Your contractor agreement should be adapted to the needs of your company, the requests of the freelancer, and any specifications that are relevant to the job. However, there are certain components all freelance contracts should include.
Here’s a list of 11 must-haves. For more details on each of these, check out our blog post, How to Write a Freelance Contract: The Dos and Don’ts.
- Contractor and company contact information and tax ID numbers
- Project purpose and scope
- Reimbursement protocols for equipment and expenses
- Description of deliverables
- Payment terms, amount, currency, and schedule
- Timeline and deadlines
- Ownership and copyright terms
- Description of legal obligations, terms, and conditions
- Early termination and kill fee if the work relationship should end sooner than planned
- Dispute reconciliation, in the event of a claim of a breach of contract
- Signatures to make the agreement a valid legal contract.
What else should you cover in a contractor agreement?
In addition to the general clauses outlined above, there are several other important documents to include alongside your contractor’s agreement.
- Non-disclosure agreement: An NDA, also referred to as a confidentiality agreement, is a contract that establishes a confidential relationship between your company and the freelancer. It prohibits the freelancer from sharing sensitive information they may obtain on the job with others.
- Intellectual property (IP) agreement: This agreement specifies when ownership of intellectual property will be transferred from one party to another. When working with freelancers, IP agreements usually refer to the transfer of intellectual property from the freelancer to the company.

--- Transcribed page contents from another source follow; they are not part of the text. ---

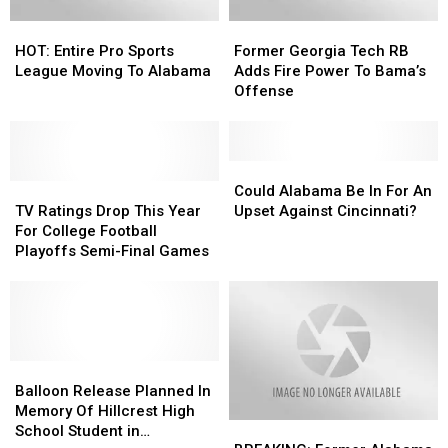
HOT:
HOT:
Former
Former
Entire
Entire
Georgia
Georgia
HOT: Entire Pro Sports
Former Georgia Tech RB
Pro
Pro
Tech
Tech
League Moving To Alabama
Adds Fire Power To Bama’s
Sports
Sports
RB
RB
Offense
League
League
Adds
Adds
Moving
Moving
Fire
Fire
To
To
Power
Power
Alabama
Alabama
To
To
Could
Could
TV
TV
Bama’s
Bama’s
Alabama
Alabama
Could Alabama Be In For An
Ratings
Ratings
Offense
Offense
Be
Be
TV Ratings Drop This Year
Upset Against Cincinnati?
Drop
Drop
In
In
For College Football
This
This
For
For
Playoffs Semi-Final Games
Year
Year
An
An
For
For
Upset
Upset
College
College
Against
Against
Football
Football
Cincinnati?
Cincinnati?
Playoffs
Playoffs
Semi-
Semi-
Balloon
Balloon
Final
Final
Release
Release
Balloon Release Planned In
Games
Games
Planned
Planned
Memory Of Hillcrest High
BREAKING:
BREAKING:
In
In
School Student in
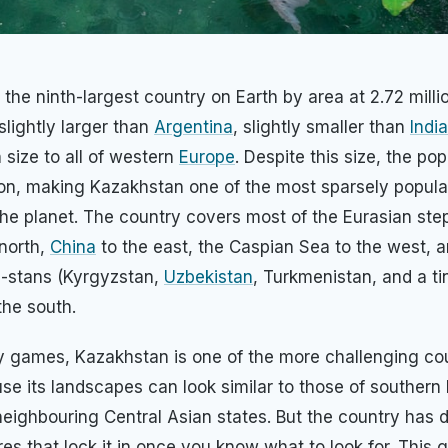
 the ninth-largest country on Earth by area at 2.72 mill
slightly larger than
Argentina
, slightly smaller than
India
 size to all of western
Europe
. Despite this size, the pop
ion, making Kazakhstan one of the most sparsely popula
the planet. The country covers most of the Eurasian st
north,
China
to the east, the Caspian Sea to the west, a
 -stans (Kyrgyzstan,
Uzbekistan
, Turkmenistan, and a ti
 the south.
 games, Kazakhstan is one of the more challenging cou
se its landscapes can look similar to those of southern 
neighbouring Central Asian states. But the country has d
res that lock it in once you know what to look for. This 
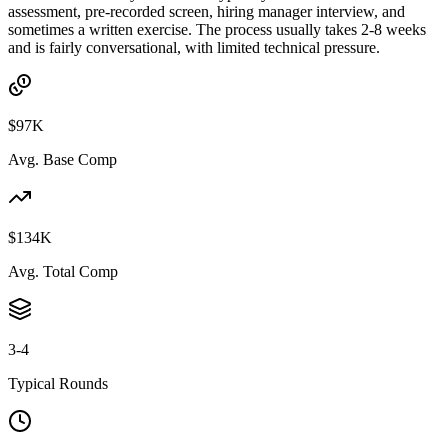
assessment, pre-recorded screen, hiring manager interview, and
sometimes a written exercise. The process usually takes 2-8 weeks
and is fairly conversational, with limited technical pressure.
$97K
Avg. Base Comp
$134K
Avg. Total Comp
3-4
Typical Rounds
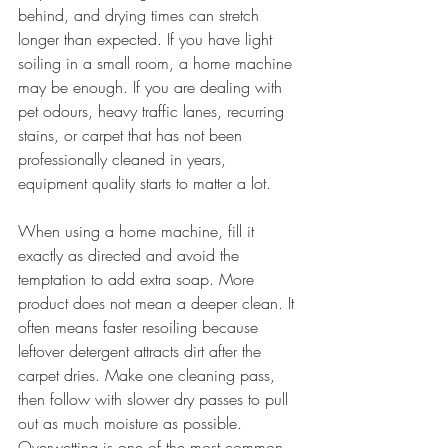
behind, and drying times can stretch 
longer than expected. If you have light 
soiling in a small room, a home machine 
may be enough. If you are dealing with 
pet odours, heavy traffic lanes, recurring 
stains, or carpet that has not been 
professionally cleaned in years, 
equipment quality starts to matter a lot.
When using a home machine, fill it 
exactly as directed and avoid the 
temptation to add extra soap. More 
product does not mean a deeper clean. It 
often means faster resoiling because 
leftover detergent attracts dirt after the 
carpet dries. Make one cleaning pass, 
then follow with slower dry passes to pull 
out as much moisture as possible. 
Overwetting is one of the most common 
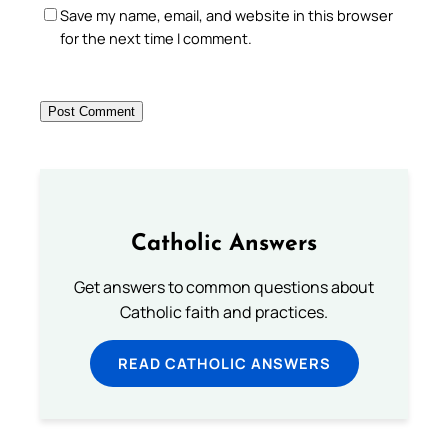
Save my name, email, and website in this browser
for the next time I comment.
Catholic Answers
Get answers to common questions about
Catholic faith and practices.
READ CATHOLIC ANSWERS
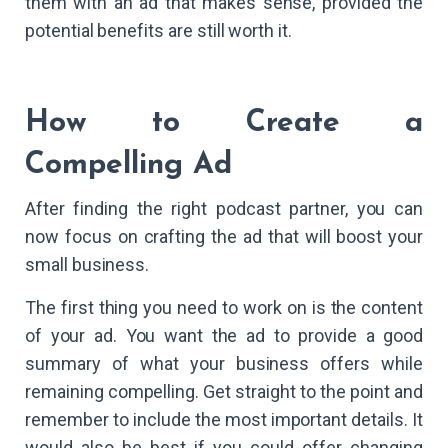
them with an ad that makes sense, provided the
potential benefits are still worth it.
How to Create a
Compelling Ad
After finding the right podcast partner, you can
now focus on crafting the ad that will boost your
small business.
The first thing you need to work on is the content
of your ad. You want the ad to provide a good
summary of what your business offers while
remaining compelling. Get straight to the point and
remember to include the most important details. It
would also be best if you could offer changing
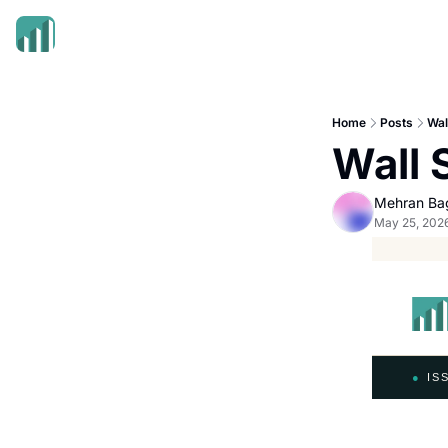
Home
Posts
Wal
Wall 
Mehran Ba
May 25, 202
●
ISS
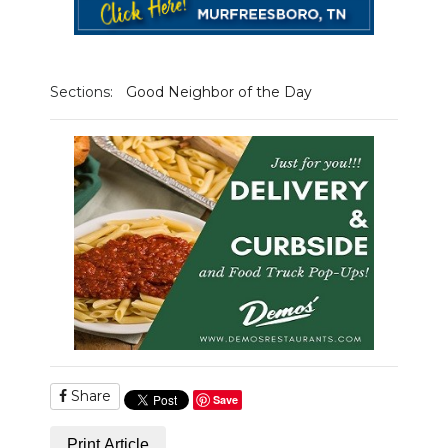
NEWSLETTER
SEARCH
Sections:
Good Neighbor of the Day
Share
Save
Print Article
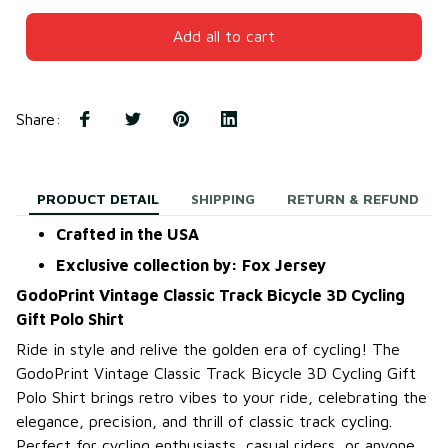
Add all to cart
Share
:
PRODUCT DETAIL
SHIPPING
RETURN & REFUND
Crafted in the USA
Exclusive collection by: Fox Jersey
GodoPrint Vintage Classic Track Bicycle 3D Cycling
Gift Polo Shirt
Ride in style and relive the golden era of cycling! The
GodoPrint Vintage Classic Track Bicycle 3D Cycling Gift
Polo Shirt brings retro vibes to your ride, celebrating the
elegance, precision, and thrill of classic track cycling.
Perfect for cycling enthusiasts, casual riders, or anyone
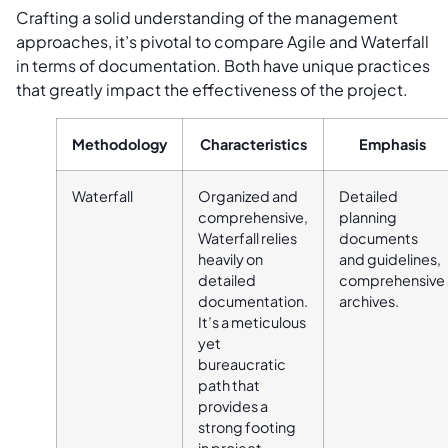
Crafting a solid understanding of the management
approaches, it’s pivotal to compare Agile and Waterfall
in terms of documentation. Both have unique practices
that greatly impact the effectiveness of the project.
Methodology
Characteristics
Emphasis
Waterfall
Organized and
Detailed
comprehensive,
planning
Waterfall relies
documents
heavily on
and guidelines,
detailed
comprehensive
documentation.
archives.
It’s a meticulous
yet
bureaucratic
path that
provides a
strong footing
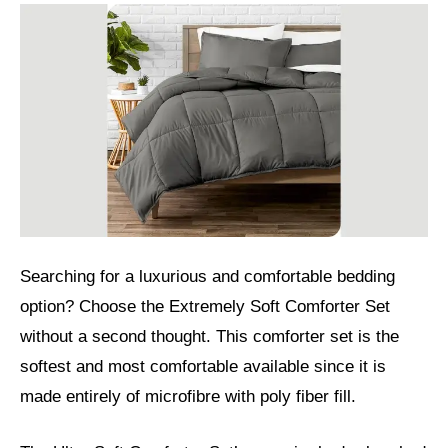
Searching for a luxurious and comfortable bedding
option? Choose the Extremely Soft Comforter Set
without a second thought. This comforter set is the
softest and most comfortable available since it is
made entirely of microfibre with poly fiber fill.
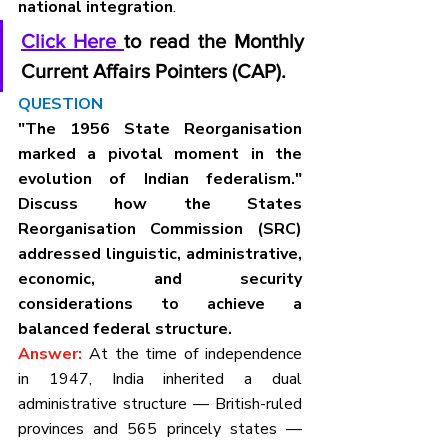
national integration
.
Click Here 
to read the Monthly 
Current Affairs Pointers (CAP).
QUESTION
"The 1956 State Reorganisation 
marked a pivotal moment in the 
evolution of Indian federalism." 
Discuss how the States 
Reorganisation Commission (SRC) 
addressed linguistic, administrative, 
economic, and security 
considerations to achieve a 
balanced federal structure.
Answer: 
At the time of independence 
in 1947, India inherited a dual 
administrative structure — British-ruled 
provinces and 565 princely states —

- Data protection agreement: A data protection agreement stipulates the rules and methods for dealing with sensitive company data in order to keep it safe and secure.
- Non-compete: Signing a non-compete agreement prevents a freelancer from working with companies that are considered your competitors for a specified period of time after the work relationship ends. These agreements also prohibit the worker from revealing proprietary information or company secrets to anyone outside of the hiring company. These are much less common when working with freelancers, but can still be relevant in some cases.
Contractor agreement make working with freelancers easier
Even though contractor agreements might seem like burdensome admin work, they are actually extremely important and beneficial to both your company and the freelancer. With a comprehensive contract, you’ll build a solid foundation for a great long-term relationship with top talent.